Another risk of key concern is sustained high inflation, fueled by high commodity prices. "Inflation may be back," the Managing Director remarked. Growing inflation reflected both structural and cyclical factors, including the growing role of biofuels, for instance, he said. "It is a key concern because food prices increased by 48 percent since the end-2006 and may undermine all the gains we have taken to reduce poverty."

Policy responses to high food prices

Strauss-Kahn singled out the impact of recent increases in food prices for low income countries. "It is a key concern because food prices increased by 48 percent since the end-2006 and may undermine all the gains we have taken to reduce poverty."

What can policymakers do as far as the higher food prices are concerned? There is no one-size-fits-all policy, Strauss-Kahn observed. "It needs to be tailored, depending upon the countries." He listed three ways the Fund can provide assistance.

    • Define with member countries the right macroeconomic framework.

    • IMF technical assistance and advice that would "help alleviate pressure on prices," including through financial support and targeted subsidies to the poor.

    Working with other agencies or other donors to help low-income countries with some financial support through the Fund's lending instruments.

World finance ministers and central bank governors will discuss the outlook for the world economy at the IMF-World Bank Meeting on April 12-13, when they will be briefed by Strauss-Kahn.

IMF reforms

He will also update leaders on reform of the IMF itself.
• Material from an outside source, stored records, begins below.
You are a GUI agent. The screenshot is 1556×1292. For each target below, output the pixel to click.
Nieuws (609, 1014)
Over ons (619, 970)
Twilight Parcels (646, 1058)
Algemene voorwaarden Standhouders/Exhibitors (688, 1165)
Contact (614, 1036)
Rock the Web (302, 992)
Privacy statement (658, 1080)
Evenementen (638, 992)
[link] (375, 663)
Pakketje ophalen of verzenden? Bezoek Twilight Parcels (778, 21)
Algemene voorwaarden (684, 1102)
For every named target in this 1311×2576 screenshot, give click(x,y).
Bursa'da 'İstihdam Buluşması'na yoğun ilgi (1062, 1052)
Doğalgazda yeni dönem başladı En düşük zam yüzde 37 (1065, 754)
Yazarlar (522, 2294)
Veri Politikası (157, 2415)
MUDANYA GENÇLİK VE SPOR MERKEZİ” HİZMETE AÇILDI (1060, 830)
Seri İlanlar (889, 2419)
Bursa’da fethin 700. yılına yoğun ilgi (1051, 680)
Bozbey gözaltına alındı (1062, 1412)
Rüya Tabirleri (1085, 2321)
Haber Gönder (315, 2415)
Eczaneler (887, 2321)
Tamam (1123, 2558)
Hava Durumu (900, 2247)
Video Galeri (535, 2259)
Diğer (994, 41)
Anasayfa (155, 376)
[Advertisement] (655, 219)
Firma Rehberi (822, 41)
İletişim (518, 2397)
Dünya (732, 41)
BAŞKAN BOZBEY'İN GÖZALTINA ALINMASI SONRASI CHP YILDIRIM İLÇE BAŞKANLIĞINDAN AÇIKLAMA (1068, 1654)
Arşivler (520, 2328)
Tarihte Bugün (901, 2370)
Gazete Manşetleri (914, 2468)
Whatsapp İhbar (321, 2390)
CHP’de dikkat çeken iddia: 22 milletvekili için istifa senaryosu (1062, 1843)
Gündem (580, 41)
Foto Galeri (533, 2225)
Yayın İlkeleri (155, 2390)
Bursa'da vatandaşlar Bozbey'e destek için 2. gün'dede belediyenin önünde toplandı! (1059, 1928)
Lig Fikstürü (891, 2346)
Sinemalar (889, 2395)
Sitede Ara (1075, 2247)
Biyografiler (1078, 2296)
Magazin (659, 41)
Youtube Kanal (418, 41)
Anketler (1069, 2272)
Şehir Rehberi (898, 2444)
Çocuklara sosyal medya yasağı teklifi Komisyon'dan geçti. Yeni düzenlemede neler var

At the press conference, the Managing Director observed that the Fund has come a long way in a few months to achieve important reforms on country representation and on a new income model. "If at the end of this month we reach the 85 percent of the voting power that we need, then it will be a real big success for the institution," he said, referring to the majority needed to give final approval for the reforms.

The adjustment to country quotas that determine their voting power has been a success for four reasons, Strauss-Kahn said.

First, the IMF will be the first international institution created after the Second World War to prove itself able to reform, he observed. Second, the reform and the changes are dynamic. "We have to judge this reform not only by its immediate results but in looking at the result that will be delivered during the coming five, ten, fifteen years." Third, the quota reform is a change in philosophy. "The idea at the beginning was that countries should be better represented owing to their economic weight, but the introduction of the tripling of basic voting rights ...has nothing to do with economic weight." Rather, he said, it underlined the right of each country to have a minimum of voting rights." Finally, he said, while there are more results to come over time, the changes already agreed represent a significant advance.

The Managing Director noted that the issue of quotas is not the end of IMF reform. "It is the starting point. There is a lot of things to change and discussion to have in the way to adapt the governance of an institution like the IMF to the 21st Century," he said. "We can go on to other reforms which may be more important for change in the institution than quota reform by itself," he added.

On IMF income and expenditure, Strauss-Kahn noted that the Board again has delivered, and recently endorsed the new income model, including the sale of 403 metric tons of gold.  The Managing Director also explained that the Fund's downsizing exercise, a process which began six months ago, was now coming to an end.